There was considerable variation in the action spectra at different ages and using different behavioural criteria. Those obtained from thresholds for feeding or positive phototaxis are somewhat similar, rather broad and flat with maxima in the yellowgreen and similar to some of the photopic curves obtained by electroretinogram (Kobayashi, 1962; Protasov, 1964). The greatest variability is shown in the action spectra obtained from thresholds for negative phototaxis. The three maxima at 450, 520 and 600 mμ shown at hatching, while possibly representing the peak sensitivities of three types of cone, do not resemble very well the components making up a photopic curve, for they are rather too narrow to correspond with the absorption spectra of three visual pigments. Donner (1953), however, also found components (‘modulators’) with narrow curves in the pigeon. These modulators, investigated by ERG, were of three types with peaks at 480, 540 and 590−610 mμ. Summed together they would produce a photopic curve. In fish MacNichol (1964) using transmission densitometry, found three types of cone pigment with peaks at 455, 530 and 625 mμ. Trimodal action spectra were obtained by ERG in euphausiids by Boden, Kampa & Abbott (1961). In herring larvae the changes in action spectra with age may be due to alterations of relative sensitivity or of interactions of the cone populations. In older herring (Blaxter, 1964) differences in spectral sensitivity were found by the use of different behaviour techniques, but the main peak, at a stage when rods were well developed, was between 500 and 520 mμ.

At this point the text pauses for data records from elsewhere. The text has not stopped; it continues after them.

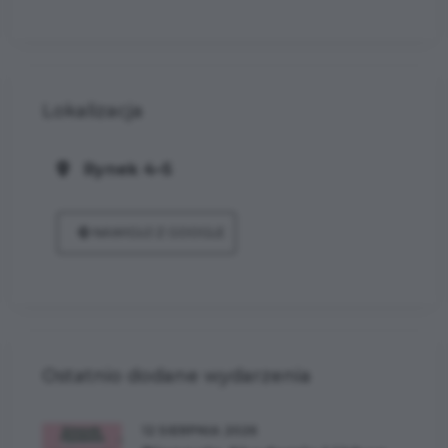
Lokalizacja
Rynek 4–5
NAWIGUJ Z GOOGLE
Ostatnio dodane wydarzenia
12 SIERPNIA 2026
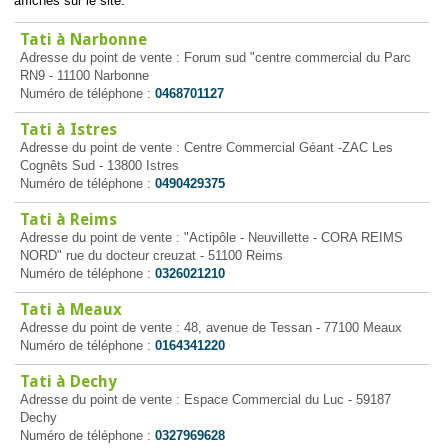
affichés sur le site.
Tati à Narbonne
Adresse du point de vente : Forum sud "centre commercial du Parc
RN9 - 11100 Narbonne
Numéro de téléphone :
0468701127
Tati à Istres
Adresse du point de vente : Centre Commercial Géant -ZAC Les
Cognêts Sud - 13800 Istres
Numéro de téléphone :
0490429375
Tati à Reims
Adresse du point de vente : "Actipôle - Neuvillette - CORA REIMS
NORD" rue du docteur creuzat - 51100 Reims
Numéro de téléphone :
0326021210
Tati à Meaux
Adresse du point de vente : 48, avenue de Tessan - 77100 Meaux
Numéro de téléphone :
0164341220
Tati à Dechy
Adresse du point de vente : Espace Commercial du Luc - 59187
Dechy
Numéro de téléphone :
0327969628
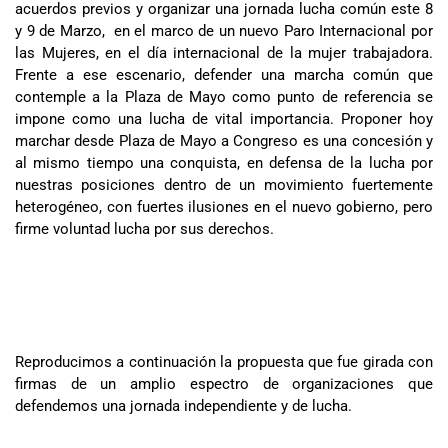
acuerdos previos y organizar una jornada lucha común este 8
y 9 de Marzo, en el marco de un nuevo Paro Internacional por
las Mujeres, en el día internacional de la mujer trabajadora.
Frente a ese escenario, defender una marcha común que
contemple a la Plaza de Mayo como punto de referencia se
impone como una lucha de vital importancia. Proponer hoy
marchar desde Plaza de Mayo a Congreso es una concesión y
al mismo tiempo una conquista, en defensa de la lucha por
nuestras posiciones dentro de un movimiento fuertemente
heterogéneo, con fuertes ilusiones en el nuevo gobierno, pero
firme voluntad lucha por sus derechos.
Reproducimos a continuación la propuesta que fue girada con
firmas de un amplio espectro de organizaciones que
defendemos una jornada independiente y de lucha.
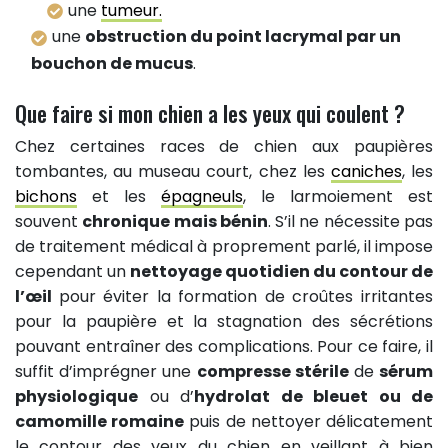
une
tumeur.
une
obstruction du point lacrymal par un
bouchon de mucus
.
Que faire si mon chien a les yeux qui coulent ?
Chez certaines races de chien aux paupières
tombantes, au museau court, chez les
caniches
, les
bichons
et les
épagneuls
, le larmoiement est
souvent
chronique mais bénin
. S’il ne nécessite pas
de traitement médical à proprement parlé, il impose
cependant un
nettoyage quotidien du contour de
l’œil
pour éviter la formation de croûtes irritantes
pour la paupière et la stagnation des sécrétions
pouvant entraîner des complications. Pour ce faire, il
suffit d’imprégner une
compresse stérile
de
sérum
physiologique
ou d’
hydrolat de bleuet ou de
camomille romaine
puis de nettoyer délicatement
le contour des yeux du chien en veillant à bien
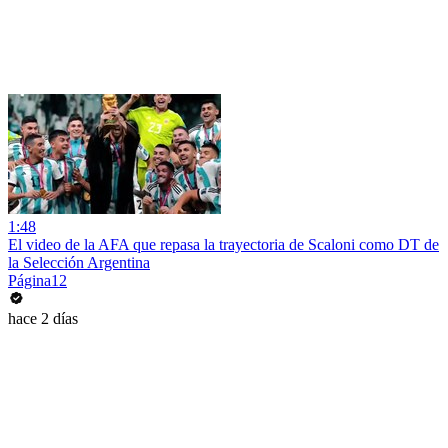
1:48
El video de la AFA que repasa la trayectoria de Scaloni como DT de
la Selección Argentina
Página12
hace 2 días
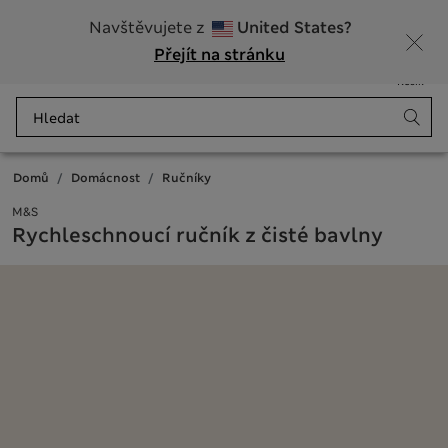
Zaregistrujte se a získejte 10% slevu na svůj první nákup
Navštěvujete z
United States?
Přejít na stránku
Nabídka
Přihlášení
Uloženo
Košík
Domů
Domácnost
Ručníky
M&S
Rychleschnoucí ručník z čisté bavlny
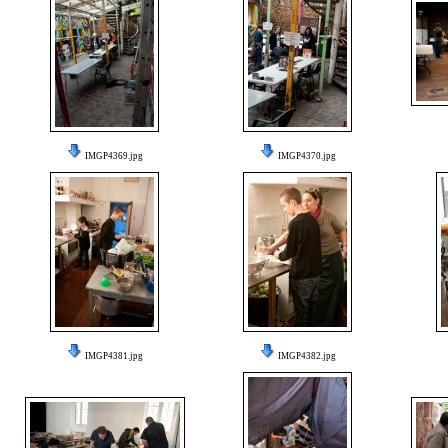
IMGP4369.jpg
IMGP4370.jpg
IMGP4381.jpg
IMGP4382.jpg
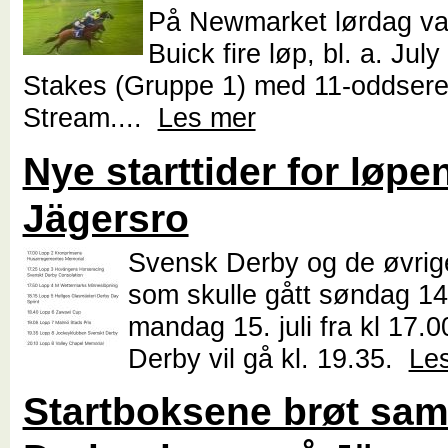
På Newmarket lørdag van
Buick fire løp, bl. a. Jul
Stakes (Gruppe 1) med 11-oddseren
Stream....
Les mer
Nye starttider for løpe
Jägersro
Svensk Derby og de øvrig
som skulle gått søndag 14. 
mandag 15. juli fra kl 17.
Derby vil gå kl. 19.35.
Le
Startboksene brøt sa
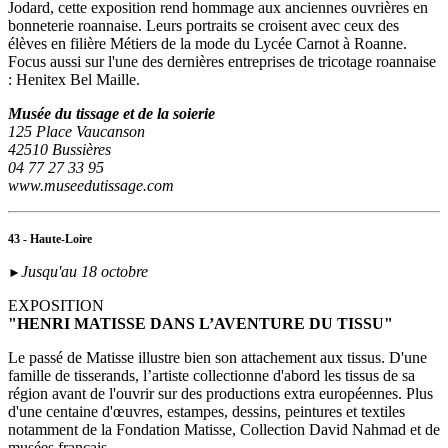
Jodard, cette exposition rend hommage aux anciennes ouvrières en
bonneterie roannaise. Leurs portraits se croisent avec ceux des
élèves en filière Métiers de la mode du Lycée Carnot à Roanne.
Focus aussi sur l'une des dernières entreprises de tricotage roannaise
: Henitex Bel Maille.
Musée du tissage et de la soierie
125 Place Vaucanson
42510 Bussières
04 77 27 33 95
www.museedutissage.com
43 - Haute-Loire
Jusqu'au 18 octobre
►
EXPOSITION
"HENRI MATISSE DANS L’AVENTURE DU TISSU"
Le passé de Matisse illustre bien son attachement aux tissus. D'une
famille de tisserands, l’artiste collectionne d'abord les tissus de sa
région avant de l'ouvrir sur des productions extra européennes. Plus
d'une centaine d'œuvres, estampes, dessins, peintures et textiles
notamment de la Fondation Matisse, Collection David Nahmad et de
musées français.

It may be argued that behaviour techniques for determining sensory abilities are, in general, suspect unless some form of training is used. However, behaviour criteria do represent the way in which animals respond to their sensory environment and provide, therefore, one valid definition of spectral sensitivity. The ERG may be a more objective technique but it does not indicate whether sensory information is being processed in the brain or responded to. Probably both techniques should be applied, though it is questionable in the present instance whether larvae of marine fish are sufficiently robust to make adequate subjects.

I am grateful to Professor E. J. Denton for a very helpful discussion.